**Task prompt:** Write out the records beneath this line exactly as they appear, minus any images.
━━━ Input data ━━━
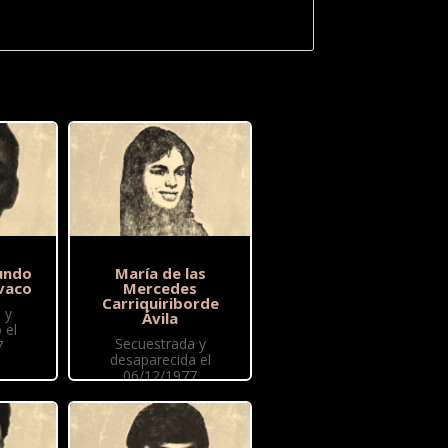
undo
María de las
vaco
Mercedes
Carriquiriborde
 y
Ávila
 el
Secuestrada y
7
desaparecida el
06/12/1977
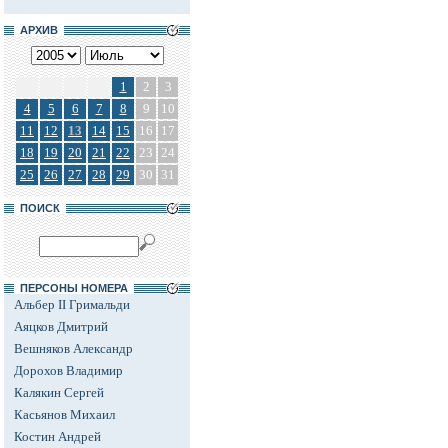
АРХИВ
1
2
3
4
5
6
7
8
9
10
11
12
13
14
15
16
17
18
19
20
21
22
23
24
25
26
27
28
29
30
31
ПОИСК
ПЕРСОНЫ НОМЕРА
Альбер II Гримальди
Аяцков Дмитрий
Вешняков Александр
Дорохов Владимир
Калякин Сергей
Касьянов Михаил
Костин Андрей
━━━
**Result:**
undo
María de las
vaco
Mercedes
Carriquiriborde
 y
Ávila
 el
Secuestrada y
7
desaparecida el
06/12/1977
АРХИВ
1
2
3
4
5
6
7
8
9
10
11
12
13
14
15
16
17
18
19
20
21
22
23
24
25
26
27
28
29
30
31
ПОИСК
ПЕРСОНЫ НОМЕРА
Альбер II Гримальди
Аяцков Дмитрий
Вешняков Александр
Дорохов Владимир
Калякин Сергей
Касьянов Михаил
Костин Андрей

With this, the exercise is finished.